Copy out the lines of the material that include the string "Tecnologia".

===== Data records

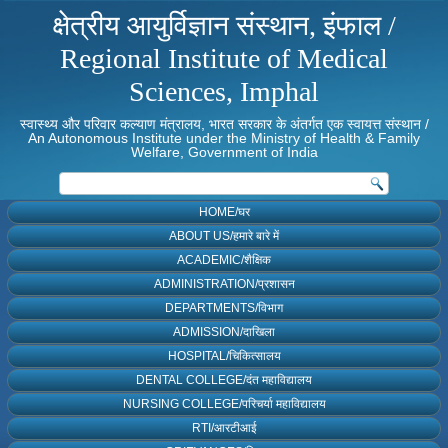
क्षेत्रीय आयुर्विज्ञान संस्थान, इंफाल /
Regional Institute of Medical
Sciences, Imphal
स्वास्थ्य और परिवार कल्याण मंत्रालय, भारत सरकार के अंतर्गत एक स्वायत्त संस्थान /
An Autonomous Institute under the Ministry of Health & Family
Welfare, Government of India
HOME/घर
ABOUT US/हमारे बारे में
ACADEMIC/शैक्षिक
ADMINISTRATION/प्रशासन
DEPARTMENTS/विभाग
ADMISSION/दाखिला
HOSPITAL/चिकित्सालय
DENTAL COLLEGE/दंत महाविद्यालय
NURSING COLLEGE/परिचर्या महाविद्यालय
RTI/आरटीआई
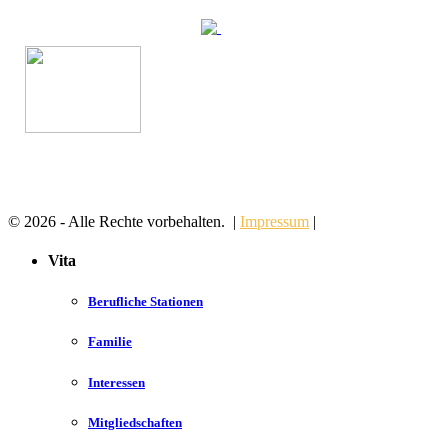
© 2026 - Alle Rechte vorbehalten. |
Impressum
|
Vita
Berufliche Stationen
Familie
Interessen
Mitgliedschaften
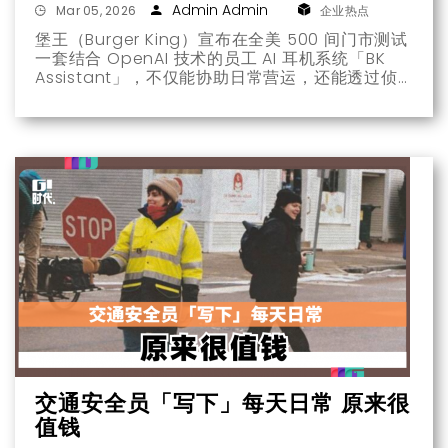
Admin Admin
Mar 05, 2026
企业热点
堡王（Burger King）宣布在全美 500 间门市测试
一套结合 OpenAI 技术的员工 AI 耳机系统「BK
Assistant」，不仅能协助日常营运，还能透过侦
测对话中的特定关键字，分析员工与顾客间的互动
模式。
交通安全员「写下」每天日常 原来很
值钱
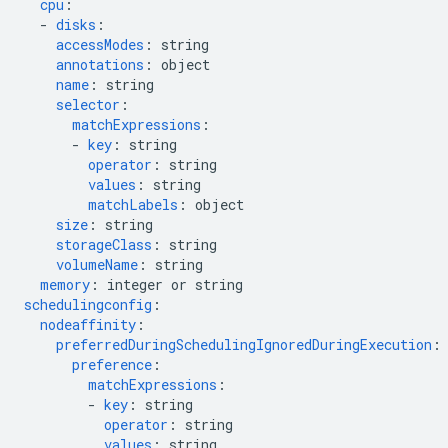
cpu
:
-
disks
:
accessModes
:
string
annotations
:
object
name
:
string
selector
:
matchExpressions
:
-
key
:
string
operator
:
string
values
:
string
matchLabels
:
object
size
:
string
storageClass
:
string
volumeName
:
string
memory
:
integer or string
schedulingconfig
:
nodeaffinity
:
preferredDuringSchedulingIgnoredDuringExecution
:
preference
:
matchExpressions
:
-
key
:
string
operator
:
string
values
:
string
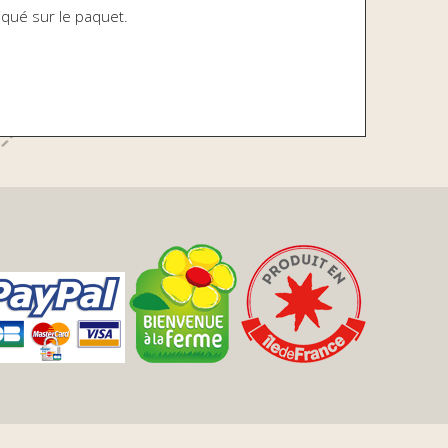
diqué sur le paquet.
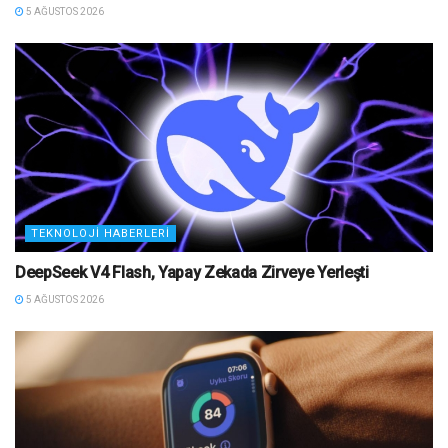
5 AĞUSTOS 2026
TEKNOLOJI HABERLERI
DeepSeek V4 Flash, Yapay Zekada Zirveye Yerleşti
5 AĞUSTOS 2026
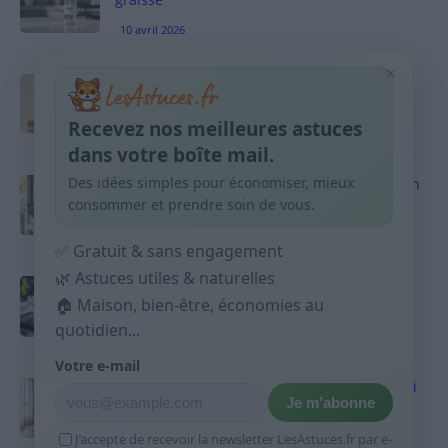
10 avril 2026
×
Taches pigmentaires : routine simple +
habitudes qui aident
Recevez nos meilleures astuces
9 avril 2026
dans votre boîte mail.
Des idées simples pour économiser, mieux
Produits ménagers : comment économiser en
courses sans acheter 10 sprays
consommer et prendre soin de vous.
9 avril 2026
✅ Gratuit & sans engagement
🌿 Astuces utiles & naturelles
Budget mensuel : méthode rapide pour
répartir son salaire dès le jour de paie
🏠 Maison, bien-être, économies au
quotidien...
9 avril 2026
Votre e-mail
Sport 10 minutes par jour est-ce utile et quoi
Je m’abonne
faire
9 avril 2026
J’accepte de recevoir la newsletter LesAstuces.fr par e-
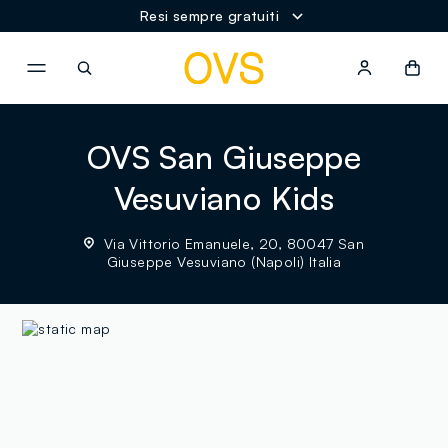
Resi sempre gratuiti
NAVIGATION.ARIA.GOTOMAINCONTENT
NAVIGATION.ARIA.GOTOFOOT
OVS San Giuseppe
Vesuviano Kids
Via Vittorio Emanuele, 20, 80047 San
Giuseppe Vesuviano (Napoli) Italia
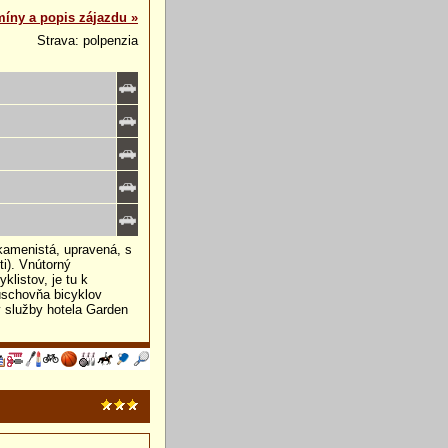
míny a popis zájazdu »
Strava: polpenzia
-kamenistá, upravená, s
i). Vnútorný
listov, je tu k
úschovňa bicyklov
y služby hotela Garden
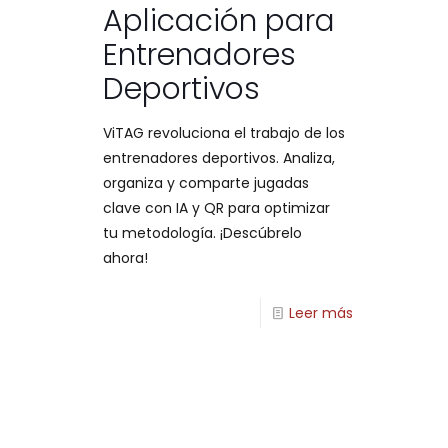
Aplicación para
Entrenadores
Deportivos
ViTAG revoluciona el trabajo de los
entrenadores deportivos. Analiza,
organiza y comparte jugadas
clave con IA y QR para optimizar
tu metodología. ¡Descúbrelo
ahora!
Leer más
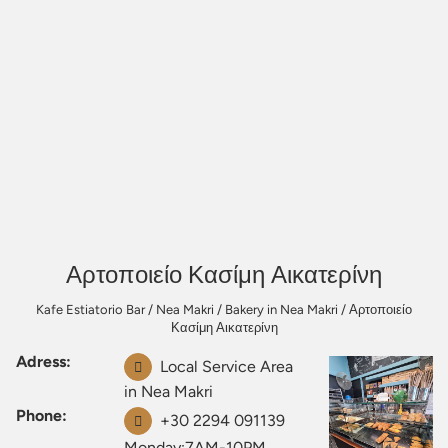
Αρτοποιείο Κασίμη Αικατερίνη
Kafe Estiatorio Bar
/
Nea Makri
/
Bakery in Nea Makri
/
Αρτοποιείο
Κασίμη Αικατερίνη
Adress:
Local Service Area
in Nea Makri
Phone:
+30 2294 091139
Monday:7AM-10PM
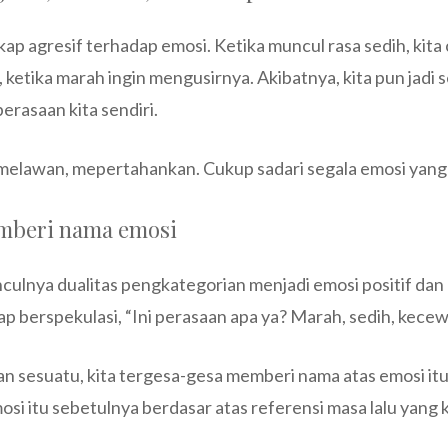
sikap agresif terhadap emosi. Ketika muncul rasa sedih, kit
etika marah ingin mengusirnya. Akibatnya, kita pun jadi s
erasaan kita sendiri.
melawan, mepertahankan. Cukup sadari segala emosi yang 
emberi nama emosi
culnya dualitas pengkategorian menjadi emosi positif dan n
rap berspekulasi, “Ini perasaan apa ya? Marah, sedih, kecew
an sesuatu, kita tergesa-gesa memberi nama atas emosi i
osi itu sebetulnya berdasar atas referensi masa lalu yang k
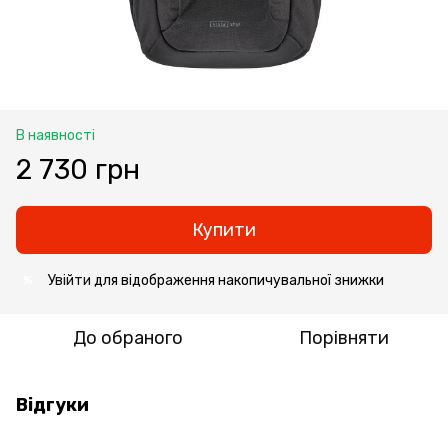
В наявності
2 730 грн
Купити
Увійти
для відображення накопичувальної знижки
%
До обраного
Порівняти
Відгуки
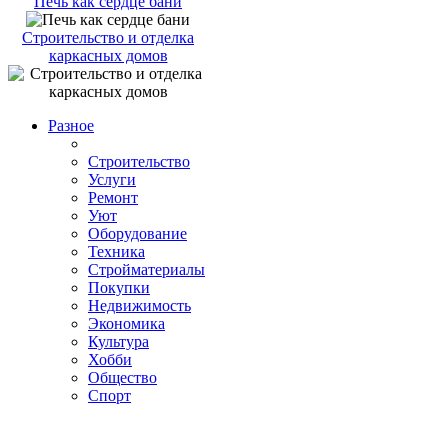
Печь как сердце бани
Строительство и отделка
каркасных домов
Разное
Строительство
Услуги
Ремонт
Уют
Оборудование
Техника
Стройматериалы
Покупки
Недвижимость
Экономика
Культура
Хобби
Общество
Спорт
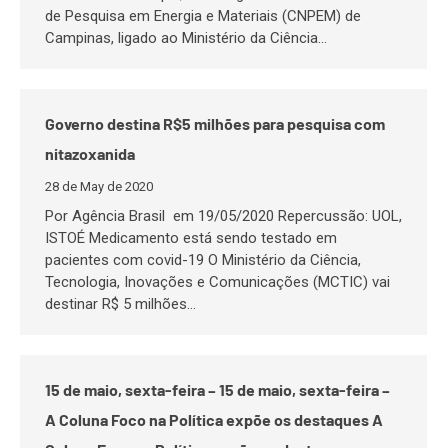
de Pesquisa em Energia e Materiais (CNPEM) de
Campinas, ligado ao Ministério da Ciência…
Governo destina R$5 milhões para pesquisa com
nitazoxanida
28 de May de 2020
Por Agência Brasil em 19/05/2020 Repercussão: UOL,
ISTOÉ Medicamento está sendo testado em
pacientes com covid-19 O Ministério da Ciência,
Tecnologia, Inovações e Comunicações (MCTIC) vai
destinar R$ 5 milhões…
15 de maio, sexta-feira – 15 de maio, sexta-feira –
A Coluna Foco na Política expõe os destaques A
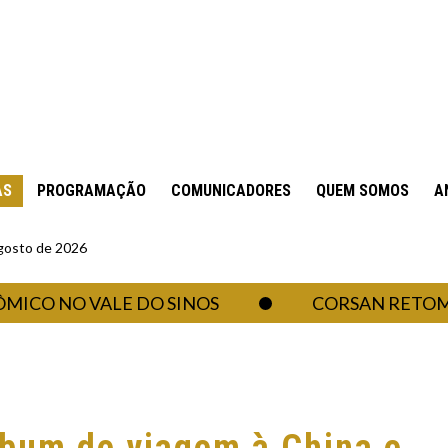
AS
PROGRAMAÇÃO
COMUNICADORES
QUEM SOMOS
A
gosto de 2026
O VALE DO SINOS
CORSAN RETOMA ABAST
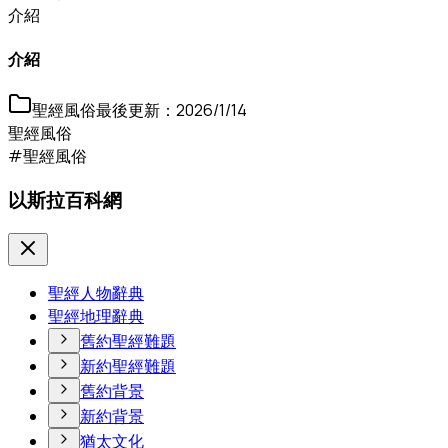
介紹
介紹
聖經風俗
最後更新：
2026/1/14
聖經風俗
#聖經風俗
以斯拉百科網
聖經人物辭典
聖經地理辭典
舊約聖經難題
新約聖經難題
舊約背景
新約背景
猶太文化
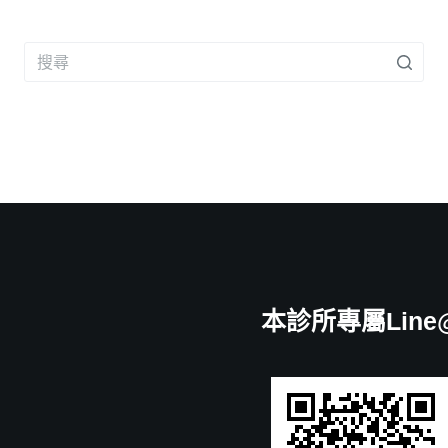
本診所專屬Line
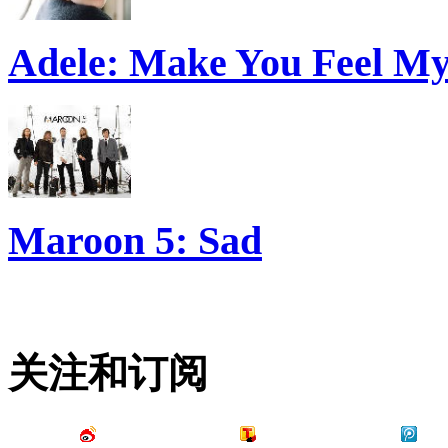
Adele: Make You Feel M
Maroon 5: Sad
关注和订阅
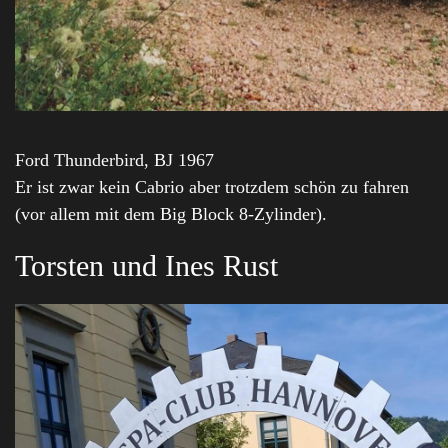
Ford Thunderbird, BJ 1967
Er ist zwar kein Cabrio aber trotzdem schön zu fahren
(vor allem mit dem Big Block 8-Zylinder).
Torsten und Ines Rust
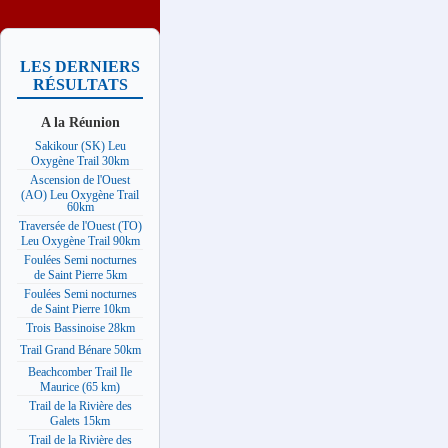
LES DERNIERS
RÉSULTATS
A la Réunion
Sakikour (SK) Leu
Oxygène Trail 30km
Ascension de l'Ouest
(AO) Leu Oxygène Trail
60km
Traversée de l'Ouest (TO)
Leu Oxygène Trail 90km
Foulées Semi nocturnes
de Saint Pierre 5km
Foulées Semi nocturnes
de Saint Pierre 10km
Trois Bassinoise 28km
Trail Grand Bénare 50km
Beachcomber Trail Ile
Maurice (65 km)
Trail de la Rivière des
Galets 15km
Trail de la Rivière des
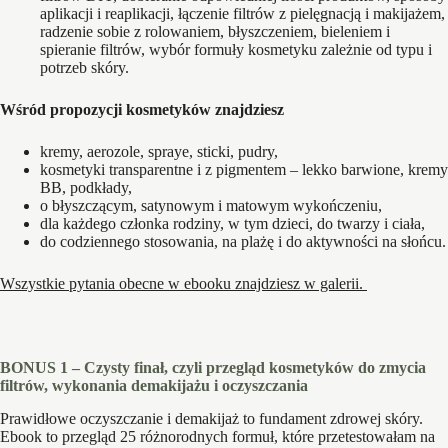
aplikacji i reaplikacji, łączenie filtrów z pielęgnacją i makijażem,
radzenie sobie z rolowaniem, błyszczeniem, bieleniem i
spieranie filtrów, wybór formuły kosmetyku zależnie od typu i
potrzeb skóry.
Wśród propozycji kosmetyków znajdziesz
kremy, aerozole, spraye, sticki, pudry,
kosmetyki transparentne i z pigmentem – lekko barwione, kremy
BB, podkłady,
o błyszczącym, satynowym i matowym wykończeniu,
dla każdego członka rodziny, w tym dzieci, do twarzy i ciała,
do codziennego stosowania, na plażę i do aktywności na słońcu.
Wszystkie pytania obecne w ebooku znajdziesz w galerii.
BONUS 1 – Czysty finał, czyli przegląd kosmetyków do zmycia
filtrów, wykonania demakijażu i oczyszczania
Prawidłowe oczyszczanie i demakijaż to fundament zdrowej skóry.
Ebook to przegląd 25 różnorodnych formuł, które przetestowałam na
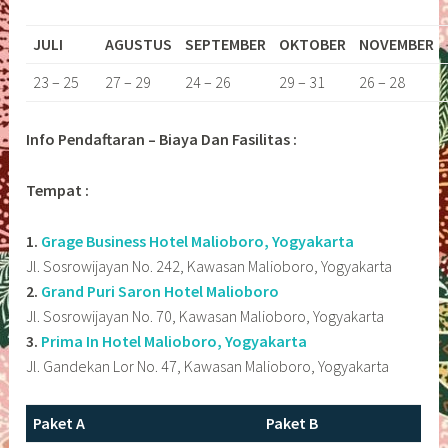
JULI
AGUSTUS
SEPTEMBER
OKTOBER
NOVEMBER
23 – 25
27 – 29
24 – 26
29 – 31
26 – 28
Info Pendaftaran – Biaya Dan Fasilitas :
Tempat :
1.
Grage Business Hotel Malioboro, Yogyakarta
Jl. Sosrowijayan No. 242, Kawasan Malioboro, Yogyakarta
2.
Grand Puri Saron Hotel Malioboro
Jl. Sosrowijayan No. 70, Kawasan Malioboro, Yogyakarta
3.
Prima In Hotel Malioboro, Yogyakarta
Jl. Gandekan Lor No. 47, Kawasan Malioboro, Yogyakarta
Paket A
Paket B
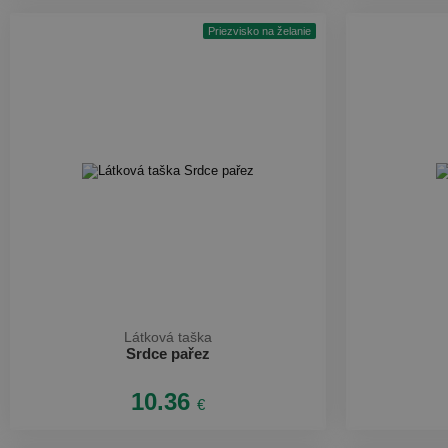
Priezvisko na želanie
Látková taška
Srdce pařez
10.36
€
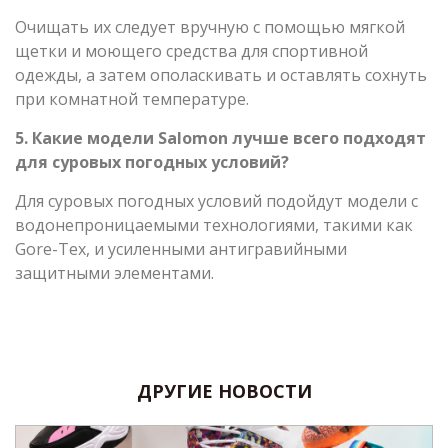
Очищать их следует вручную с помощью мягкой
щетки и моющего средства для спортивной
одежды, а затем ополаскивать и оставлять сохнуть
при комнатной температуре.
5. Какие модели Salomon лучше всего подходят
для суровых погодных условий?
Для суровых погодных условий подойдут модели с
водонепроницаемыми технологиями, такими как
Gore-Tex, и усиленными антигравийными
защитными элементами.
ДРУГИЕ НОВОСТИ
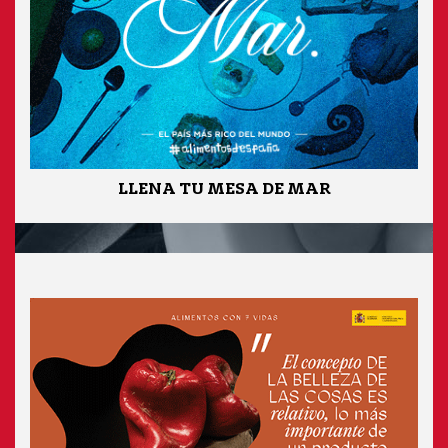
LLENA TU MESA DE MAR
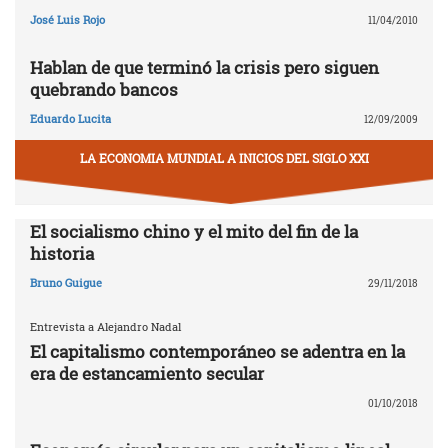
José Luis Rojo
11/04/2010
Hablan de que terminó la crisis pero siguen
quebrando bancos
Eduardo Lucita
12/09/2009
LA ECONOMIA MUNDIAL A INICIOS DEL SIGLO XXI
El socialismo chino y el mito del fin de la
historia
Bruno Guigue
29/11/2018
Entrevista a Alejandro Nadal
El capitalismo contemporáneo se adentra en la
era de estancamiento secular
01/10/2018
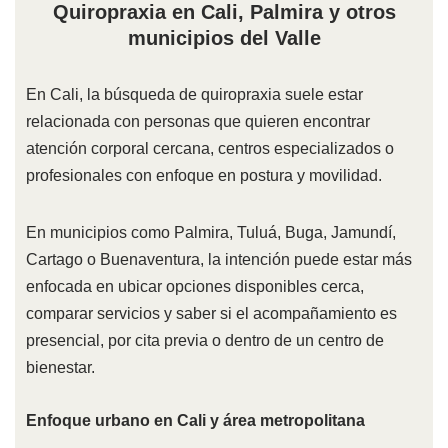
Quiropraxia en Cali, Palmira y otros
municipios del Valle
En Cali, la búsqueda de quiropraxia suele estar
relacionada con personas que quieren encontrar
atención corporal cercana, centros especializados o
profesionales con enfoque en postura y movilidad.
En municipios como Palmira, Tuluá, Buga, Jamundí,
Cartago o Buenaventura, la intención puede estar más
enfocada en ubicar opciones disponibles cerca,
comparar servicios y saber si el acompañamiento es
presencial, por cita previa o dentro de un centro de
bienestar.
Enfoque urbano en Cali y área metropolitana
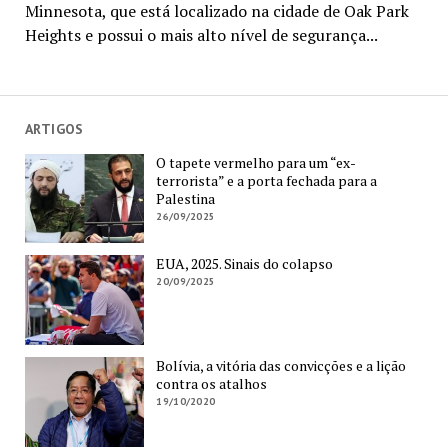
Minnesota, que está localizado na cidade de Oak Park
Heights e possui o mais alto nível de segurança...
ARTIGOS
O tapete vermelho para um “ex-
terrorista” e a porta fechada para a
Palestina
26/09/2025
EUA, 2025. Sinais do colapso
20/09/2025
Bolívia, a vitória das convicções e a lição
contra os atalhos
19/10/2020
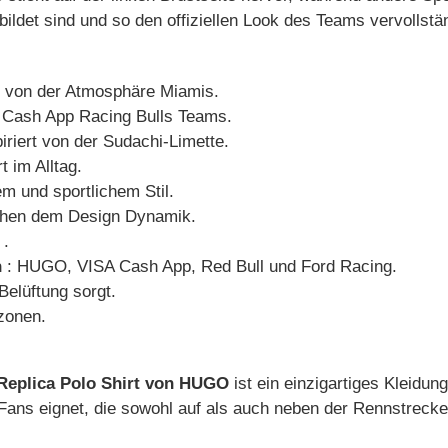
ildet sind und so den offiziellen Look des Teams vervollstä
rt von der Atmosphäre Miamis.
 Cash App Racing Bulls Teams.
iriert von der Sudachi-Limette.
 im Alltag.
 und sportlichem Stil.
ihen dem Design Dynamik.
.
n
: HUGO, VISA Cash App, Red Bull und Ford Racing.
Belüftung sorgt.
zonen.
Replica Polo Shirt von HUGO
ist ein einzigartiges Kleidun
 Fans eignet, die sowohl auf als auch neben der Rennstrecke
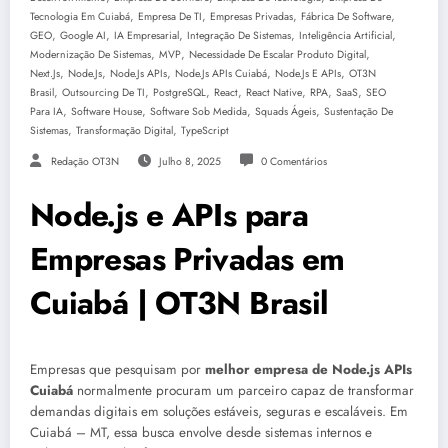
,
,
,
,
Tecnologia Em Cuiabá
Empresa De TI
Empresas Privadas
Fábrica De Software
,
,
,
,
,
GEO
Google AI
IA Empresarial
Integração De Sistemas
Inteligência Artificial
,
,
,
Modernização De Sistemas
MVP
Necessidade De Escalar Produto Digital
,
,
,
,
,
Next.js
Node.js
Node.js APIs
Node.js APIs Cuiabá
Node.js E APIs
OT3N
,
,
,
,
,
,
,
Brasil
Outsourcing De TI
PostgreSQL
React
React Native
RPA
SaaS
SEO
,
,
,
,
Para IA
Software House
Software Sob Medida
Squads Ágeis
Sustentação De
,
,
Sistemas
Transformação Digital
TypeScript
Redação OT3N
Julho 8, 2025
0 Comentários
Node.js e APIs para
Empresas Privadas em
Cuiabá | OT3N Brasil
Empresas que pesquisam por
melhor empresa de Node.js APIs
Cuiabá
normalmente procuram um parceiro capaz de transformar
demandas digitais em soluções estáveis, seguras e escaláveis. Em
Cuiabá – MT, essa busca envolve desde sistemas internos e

==========

Exercise result -
Tecnologia, Inovações e Comunicações (MCTIC) vai
Tecnologia Em Cuiabá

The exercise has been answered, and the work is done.